1. Field of the Invention
This invention relates to erasable optical disks of the type in which information is recorded, reproduced and/or erased by the use of laser beams and more particularly, to an improvement in optically transparent substrates of cured resin products useful for the optical disks. The invention also relates to the cured resin products of reactive compound compositions.
2. Description of the Prior Art
As is well known in the art, a typical optical recording disk includes an optically transparent substrate having a spiral groove or concentric grooves on one side thereof and a recording film formed on the grooved surface by evaporation or sputtering. When a laser beam is irradiated on the recording film through a groove-free side according to information signals, a phase change takes place in the film where irradiated. The information signals are recorded as variations in reflectance or transmittance caused by the phase change. The thus recorded information signals can be reproduced by application of a laser beam of a different energy level to the recording film. Similarly, the information signals can be erased by applying a laser beam to the recording film so that the phase change is reversely caused until the reflectance or other characteristics are returned to an original state. For instance, if information signals are recorded by converting the recording film from amorphous to crystalline states at portions irradiated with a laser beam, the signals are erased by conversion to the amorphous state.
In this type of optical disk, a glass substrate is predominantly used as the optically transparent substrate. In some cases, thermoplastic resin substrates are used for this purpose, including a polymethyl methacrylate substrate and a polycarbonate substrate. The polymethyl methacrylate or polycarbonate substrate is advantageous in that it can be fabricated using existing injection molders, thus leading to a high productivity. However, because of the high molecular weight of the resin, it is difficult to completely remove foreign matters from these polymers with a relatively high percent defective. In addition, the birefringence of the substrate cannot be reduced because of the melt flow of polymer molecules during the molding. Moreover, the injection-molded resin substrate has the serious problem that it is not resistant to heat and is not suitable for use as an erasable optical disk which utilizes the phase change of a recording film from crystalline to amorphous states, and vice versa, by application of laser beams. More particularly, when laser beams of different energy levels are repeatedly applied to a recording film formed, for example, on a polycarbonate substrate for repeating recording, reproducing and erasing cycles, the polycarbonate substrate undergoes thermal deformation after only several to several tens repetition cycles. This results in formation of cracks or pinholes in the recording film, making it impossible to continue the recording, reproducing and erasing operations. This is true of a polymethyl methacrylate substrate. Accordingly, the optical disks using these resin substrates cannot be reliably used as an erasable disk, but may be used only as a write-once optical disk.

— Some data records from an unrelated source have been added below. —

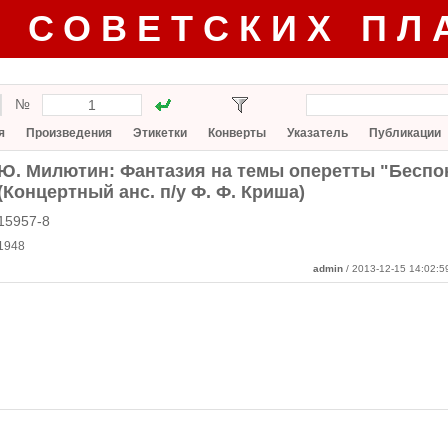
Г СОВЕТСКИХ ПЛ
№
я
Произведения
Этикетки
Конверты
Указатель
Публикации
Ю. Милютин: Фантазия на темы оперетты "Беспо
(Концертный анс. п/у Ф. Ф. Криша)
15957-8
1948
admin
/ 2013-12-15 14:02:5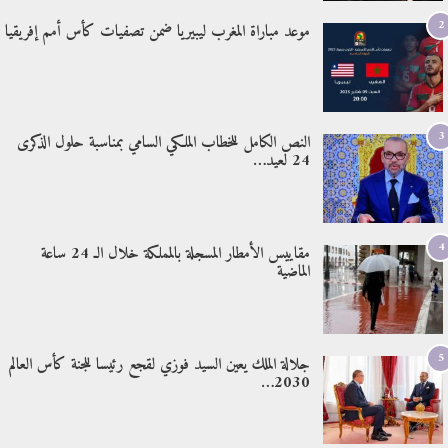
2
موعد مباراة المغرب ليبيريا ضمن تصفيات كأس أمم إفريقيا
3
النص الكامل للخطاب الملكي السامي بمناسبة حلول الذكرى
24 لعيد…
4
مقاييس الأمطار المسجلة بالمملكة خلال الـ 24 ساعة
الماضية
5
جلالة الملك يعين السيد فوزي لقجع رئيسا للجنة كأس العالم
2030…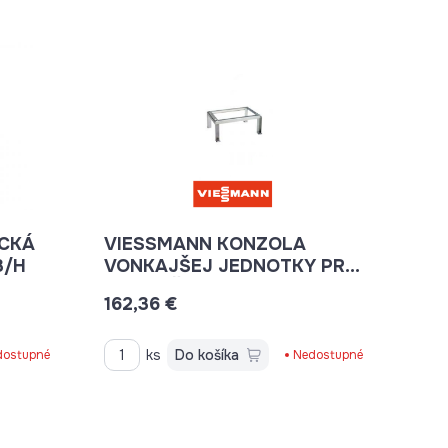
CKÁ
VIESSMANN KONZOLA
3/H
VONKAJŠEJ JEDNOTKY PRE
MONTÁŽ NA ZEM
162,36 €
ks
Do košíka
dostupné
Nedostupné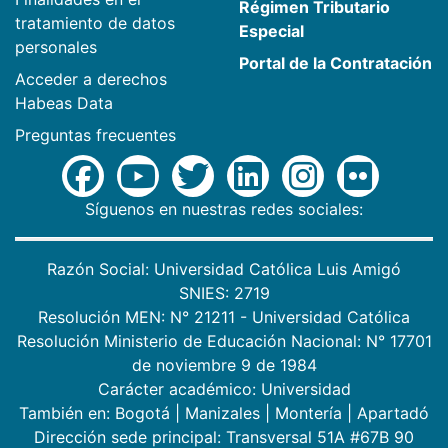
Régimen Tributario
tratamiento de datos
Especial
personales
Portal de la Contratación
Acceder a derechos
Habeas Data
Preguntas frecuentes
Síguenos en nuestras redes sociales:
Razón Social: Universidad Católica Luis Amigó
SNIES: 2719
Resolución MEN: N° 21211 - Universidad Católica
Resolución Ministerio de Educación Nacional: N° 17701
de noviembre 9 de 1984
Carácter académico: Universidad
También en:
Bogotá
|
Manizales
|
Montería
|
Apartadó
Dirección sede principal: Transversal 51A #67B 90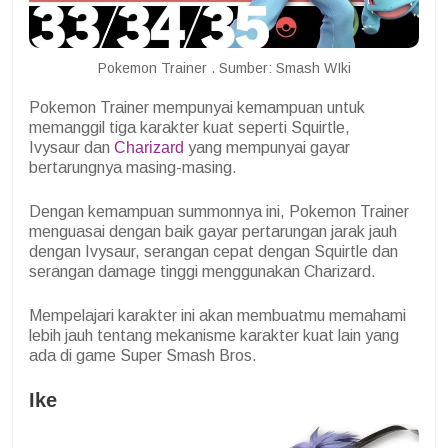
Pokemon Trainer . Sumber: Smash WIki
Pokemon Trainer mempunyai kemampuan untuk
memanggil tiga karakter kuat seperti Squirtle,
Ivysaur dan
Charizard
yang mempunyai gayar
bertarungnya masing-masing.
Dengan kemampuan summonnya ini, Pokemon Trainer
menguasai dengan baik gayar pertarungan jarak jauh
dengan Ivysaur, serangan cepat dengan Squirtle dan
serangan damage tinggi menggunakan Charizard.
Mempelajari karakter ini akan membuatmu memahami
lebih jauh tentang mekanisme karakter kuat lain yang
ada di game Super Smash Bros.
Ike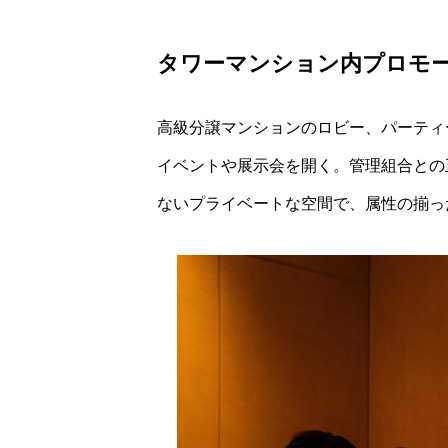
タワーマンション内プロモ
高級分譲マンションのロビー、パーティ
イベントや展示会を開く。管理組合との
ないプライベートな空間で、属性の揃っ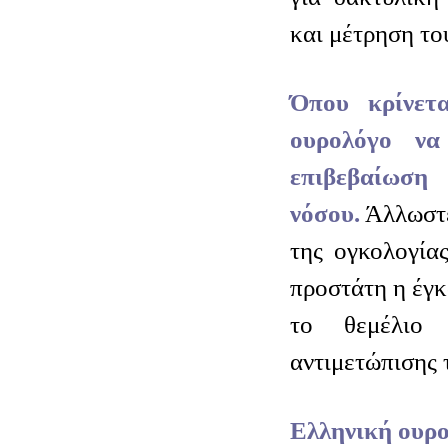
και μέτρηση το
Όπου κρίνετ
ουρολόγο να
επιβεβαίωση
νόσου.
Άλλωστε
της ογκολογία
προστάτη η έγκ
το θεμέλιο 
αντιμετώπισης 
Ελληνική ουρο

On the other hand, a photopolymer groove transfer method is known in which a grooved photopolymer is transferred on a glass substrate or an epoxy resin substrate. However, the disks obtained by this method have the drawback that the photopolymer is not resistant to heat. The glass substrate is expensive and presents a cost problem. The epoxy resin substrate is disadvantageous in that it takes a relatively long time for curing, resulting in a poor productivity, and in that the releasing property of the epoxy resin is poor.
In order to set up a standard for the heat resistance of a recording film, we made a computer analysis of an optical disk, with the result that the recording film was heated to a temperature over 200.degree. C. by application of laser beams.
To solve the problem involved in the heat resistance, attempts have been made to form a thermal insulating film of an inorganic material between a resin substrate and a recording film. However, optimum conditions of forming an inorganic film on a polycarbonate or polymethyl methacrylate substrate have not been established yet with respect to a type of apparatus, a technique and a type of inorganic material. In addition, because existing apparatus might not be used for this purpose, plant costs would become high with an increasing cost of the resultant optical disk. Thus, this type of optical disk has not been in use yet.
Accordingly, there is a high demand for an optically transparent resin substrate which has a high heat resistance without the necessity of any inorganic thermal insulating film and which has a reduced birefrigence and can be fabricated while easily removing foreign matters from starting materials.